Numerous variants can be obtained by simple rotations and reflections. The next square is equivalent to the above (a simple reflexion): the first number is placed in the box just below the center box. The fundamental movement for filling the boxes then becomes diagonally down and right (↘), one step at a time.

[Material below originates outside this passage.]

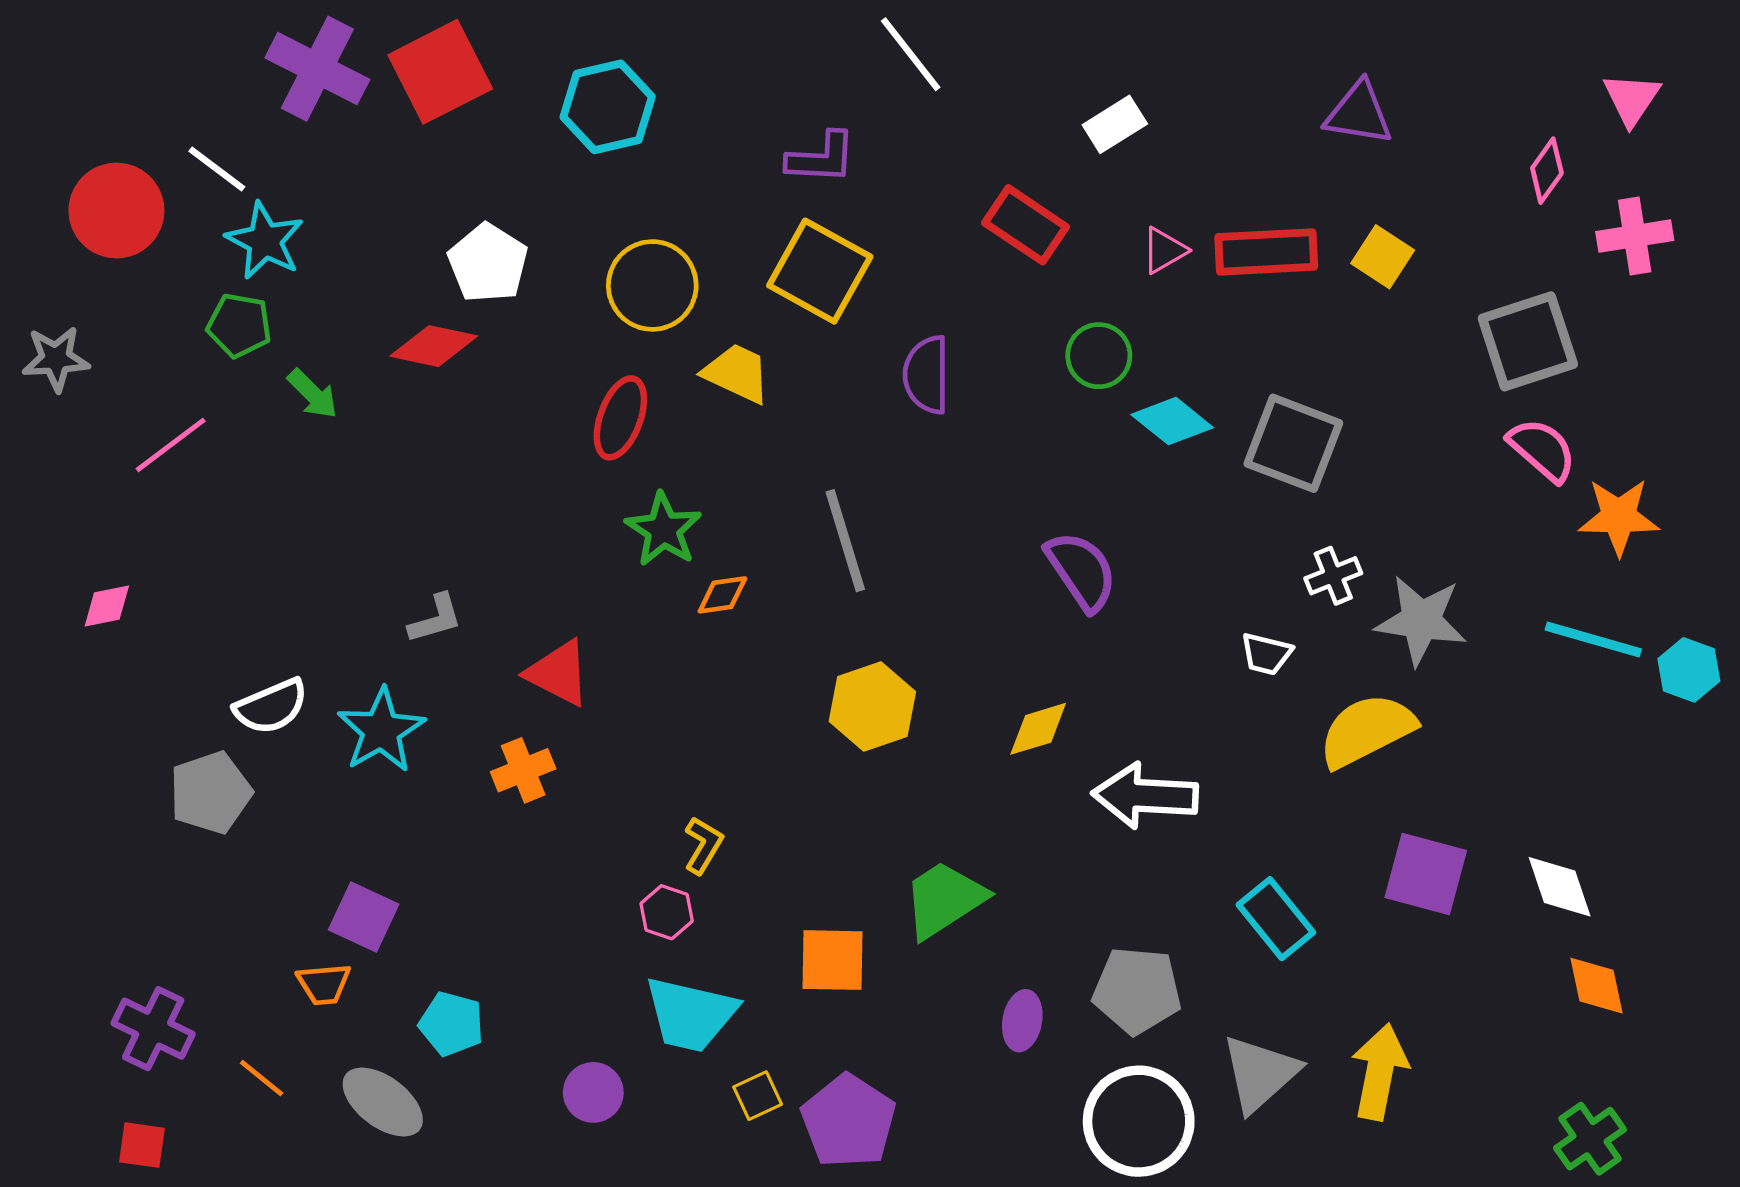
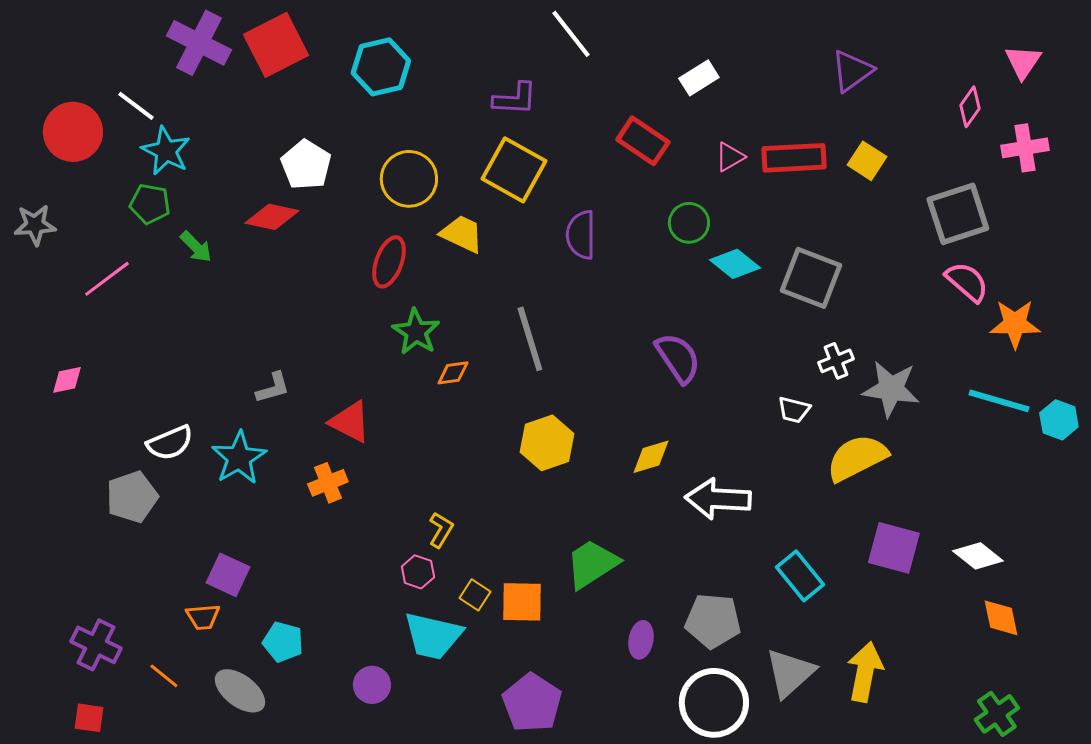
purple triangle: (1359, 113) -> (852, 71), turned -45
white diamond: (1560, 887) -> (978, 556), turned -33
yellow square: (758, 1096) -> (475, 595), moved, turned -32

If a filled box is encountered, one moves vertically down two boxes instead, then continuing as before.

Order 5
| 11 | 24 | 7 | 20 | 3 |
| 4 | 12 | 25 | 8 | 16 |
| 17 | 5 | 13 | 21 | 9 |
| 10 | 18 | 1 | 14 | 22 |
| 23 | 6 | 19 | 2 | 15 |

These variations, although not quite as simple as the basic Siamese method, are equivalent to the methods developed by earlier Arab and European scholars, such as Manuel Moschopoulos (1315), Johann Faulhaber (1580-1635) and Claude Gaspard Bachet de Méziriac (1581-1638), and allowed to create magic squares similar to theirs.